The lift stopped, and they stepped out into a narrow but very long passage between high walls, along which ran an extraordinary number of tubes and big cables.

"What a huge place this is!" said Graham. "Is it all one building? What place is it?"

"This is one of the city ways for various public services. Light and so forth."

"Was it a social trouble – that – in the great roadway place? How are you governed? Have you still a police?"

"Several," said Howard.

"Several?"

"About fourteen."

"I don't understand."

"Very probably not. Our social order will probably seem very complex to you. To tell you the truth, I don't understand it myself very clearly. Nobody does. You will, perhaps – bye and bye. We have to go to the Council."
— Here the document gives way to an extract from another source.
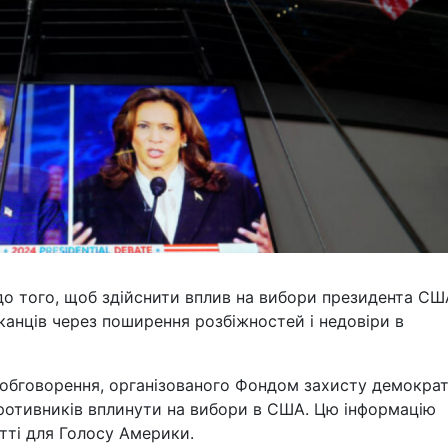
 до того, щоб здійснити вплив на вибори президента СШ
анців через поширення розбіжностей і недовіри в
 обговорення, організованого Фондом захисту демократ
ротивників вплинути на вибори в США. Цю інформацію
тті для Голосу Америки.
Graham's attention was divided between the urgent necessity of his inquiries and the people in the passages and halls they were traversing. For a moment his mind would be concentrated upon Howard and the halting answers he made, and then he would lose the thread in response to some vivid unexpected impression. Along the passages, in the halls, half the people seemed to be men in the red uniform. The pale blue canvas that had been so abundant in the aisle of moving ways did not appear. Invariably these men looked at him, and saluted him and Howard as they passed.